On March 10, the Supreme Court ruled in favor for a Wyoming small landowner over a right of way issue. The Supreme Court ruling overturned previous rulings by a Wyoming Federal District Court and the U.S. Court of Appeals for the 10th Circuit in favor of the U.S. Forest Service in a dispute over whether a landowner and others had title to a railroad right-of-way that bisected their property. 

Marvin Brandt, of Fox Park southwest of Laramie and close to the Colorado border, claimed title to a railroad right-of-way that the railroad had abandoned years ago. The railroad used the right-of-way and tracks from 1904 to 1995, and the tracks and ties were removed by 2000. 

In 1976, the U.S. Forest Service or government patented an 83-acre piece of land to the parents of Marvin Brandt. The patent conveyed fee simple title to the land with the understanding that railroads would have the right-of-way through the corridor. 

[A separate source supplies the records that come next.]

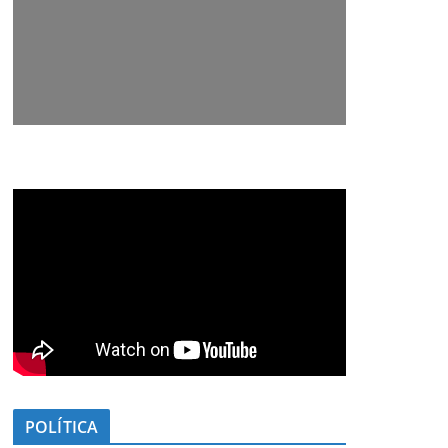
POLÍTICA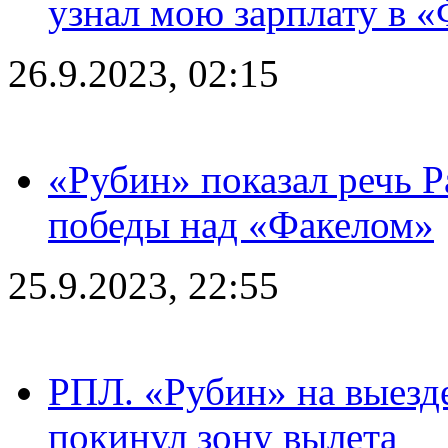
узнал мою зарплату в «
26.9.2023, 02:15
«Рубин» показал речь Р
победы над «Факелом»
25.9.2023, 22:55
РПЛ. «Рубин» на выезде
покинул зону вылета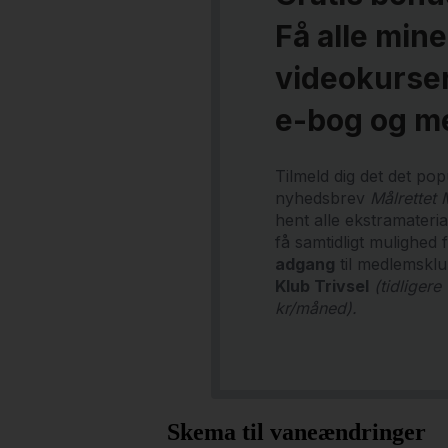
Få alle mine
videokurser
e-bog og m
Tilmeld dig det det po
nyhedsbrev
Målrettet
hent alle ekstramateri
få samtidligt mulighed 
adgang
til medlemskl
Klub Trivsel
(tidligere
kr/måned).
Skema til vaneændringer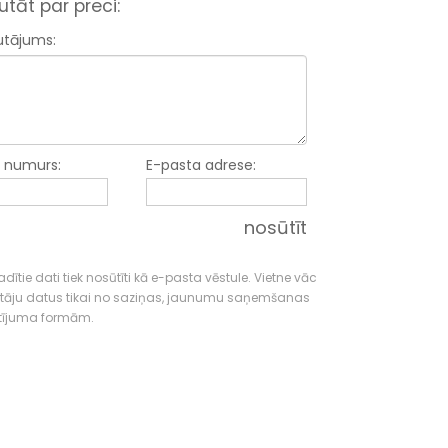
utāt par preci:
utājums:
a numurs:
E-pasta adrese:
nosūtīt
dītie dati tiek nosūtīti kā e-pasta vēstule. Vietne vāc
tāju datus tikai no saziņas, jaunumu saņemšanas
tījuma formām.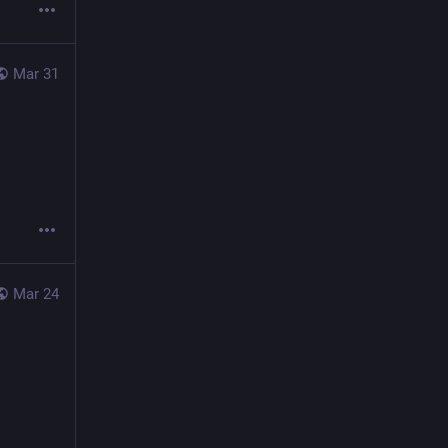
Mar 31
Mar 24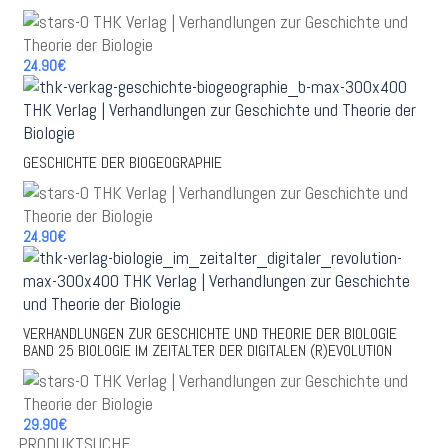
24.90€
GESCHICHTE DER BIOGEOGRAPHIE
24.90€
VERHANDLUNGEN ZUR GESCHICHTE UND THEORIE DER BIOLOGIE
BAND 25 BIOLOGIE IM ZEITALTER DER DIGITALEN (R)EVOLUTION
29.90€
PRODUKTSUCHE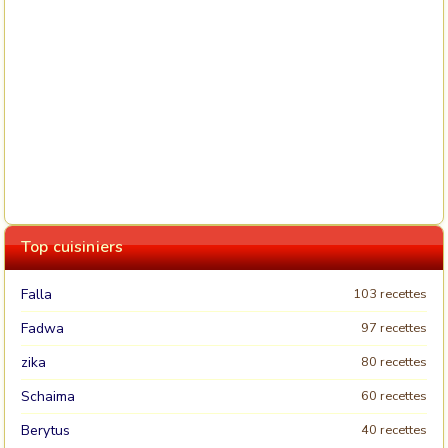
Top cuisiniers
Falla
103 recettes
Fadwa
97 recettes
zika
80 recettes
Schaima
60 recettes
Berytus
40 recettes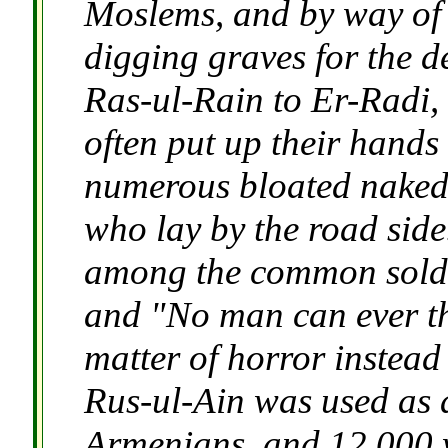
Moslems, and by way of 
digging graves for the 
Ras-ul-Rain to Er-Radi, 
often put up their hands 
numerous bloated naked
who lay by the road si
among the common soldie
and "No man can ever th
matter of horror instead 
Rus-ul-Ain was used as a
Armenians, and 12,000 w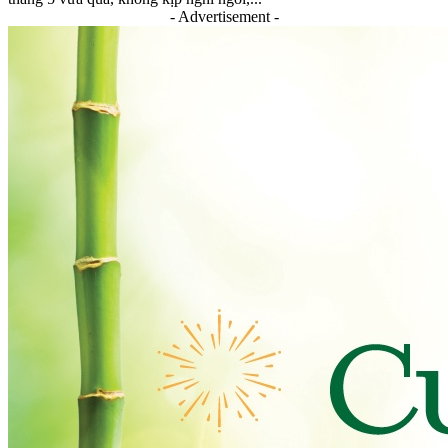
- Advertisement -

The railroad had a troubled history. It was a railroad to nowhere in later years. The last years it was running was to take tourists and recreationists from Laramie down to the Colorado border and back. After the tracks and rails were removed, the government called for an “implied reversionary interest” on the right-of-way and made the rail corridor into a seldom-used bike trail. I imagine it could have been use for a snowmobile trail also. 

Anyway, at that time, it just invited people onto and through Brandt’s and other’s land. The area has a number of summer homes and is quite a community in the summer.

Chief Justice John Roberts wrote in the majority opinion, “We cannot overlook the irony in the government’s argument. It was not until 1988, 12 years after the U.S. patented the parcel of land to the Brandts, that Congress did an about face and attempted to reserve the right-of-ways to the United States. That policy shift cannot operate to create an interest in land that the government had already given away.” 

Justice Sonia Sotomayer filed the only dissent argument, saying the court placed too much emphasis on the one case for precedent without considering others implying the reversion to the U.S. Government. 

She said, “By changing course today, the court undermines the legality of thousands of miles of former right-of-ways that the public now enjoys as a means of transportation and recreation, and lawsuits challenging the conversion of former rails to recreational trails alone may well cost American taxpayers hundreds of millions of dollars.” 

I would guess with this ruling, may save money, as people wouldn’t have to go to court as often to get their lands back. 

The non-profits that advocate for the rails to trails ownership of these rights-of-ways are screaming bloody murder, as this could affect miles of trails, and some they will not. 

Our old friend, the Mountain States Legal Foundation, was involved in the litigation, and we are happy for that and give them a big thank you. 

If the public wants these trails, they can buy an easement or a right-of-way just like the rest of us do. Freedom runs both ways. Just because a wrong is a large wrong and affects many people doesn’t make it legal.